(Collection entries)
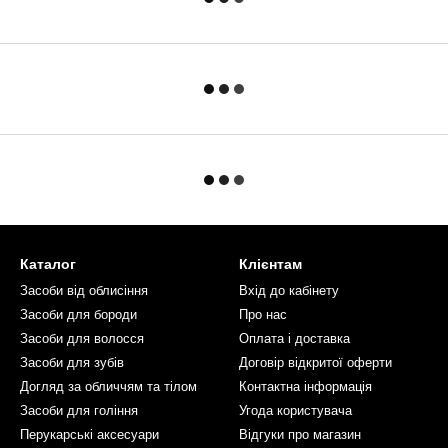
Каталог
Клієнтам
Засоби від облисіння
Вхід до кабінету
Засоби для бороди
Про нас
Засоби для волосся
Оплата і доставка
Засоби для зубів
Договір відкритої оферти
Догляд за обличчям та тілом
Контактна інформація
Засоби для гоління
Угода користувача
Перукарські аксесуари
Відгуки про магазин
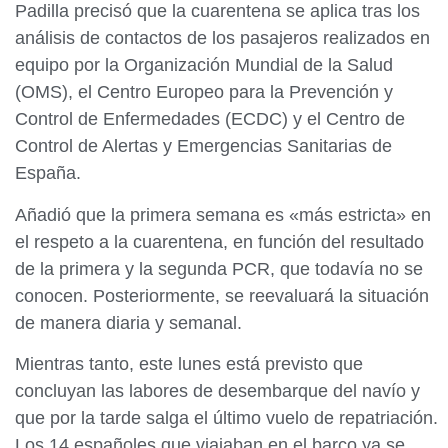
Padilla precisó que la cuarentena se aplica tras los
análisis de contactos de los pasajeros realizados en
equipo por la Organización Mundial de la Salud
(OMS), el Centro Europeo para la Prevención y
Control de Enfermedades (ECDC) y el Centro de
Control de Alertas y Emergencias Sanitarias de
España.
Añadió que la primera semana es «más estricta» en
el respeto a la cuarentena, en función del resultado
de la primera y la segunda PCR, que todavía no se
conocen. Posteriormente, se reevaluará la situación
de manera diaria y semanal.
Mientras tanto, este lunes está previsto que
concluyan las labores de desembarque del navío y
que por la tarde salga el último vuelo de repatriación.
Los 14 españoles que viajaban en el barco ya se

• [Task] Write the records above out again exactly, but not the pictures.

• [Response area]
Каталог
Клієнтам
Засоби від облисіння
Вхід до кабінету
Засоби для бороди
Про нас
Засоби для волосся
Оплата і доставка
Засоби для зубів
Договір відкритої оферти
Догляд за обличчям та тілом
Контактна інформація
Засоби для гоління
Угода користувача
Перукарські аксесуари
Відгуки про магазин
Padilla precisó que la cuarentena se aplica tras los
análisis de contactos de los pasajeros realizados en
equipo por la Organización Mundial de la Salud
(OMS), el Centro Europeo para la Prevención y
Control de Enfermedades (ECDC) y el Centro de
Control de Alertas y Emergencias Sanitarias de
España.
Añadió que la primera semana es «más estricta» en
el respeto a la cuarentena, en función del resultado
de la primera y la segunda PCR, que todavía no se
conocen. Posteriormente, se reevaluará la situación
de manera diaria y semanal.
Mientras tanto, este lunes está previsto que
concluyan las labores de desembarque del navío y
que por la tarde salga el último vuelo de repatriación.
Los 14 españoles que viajaban en el barco ya se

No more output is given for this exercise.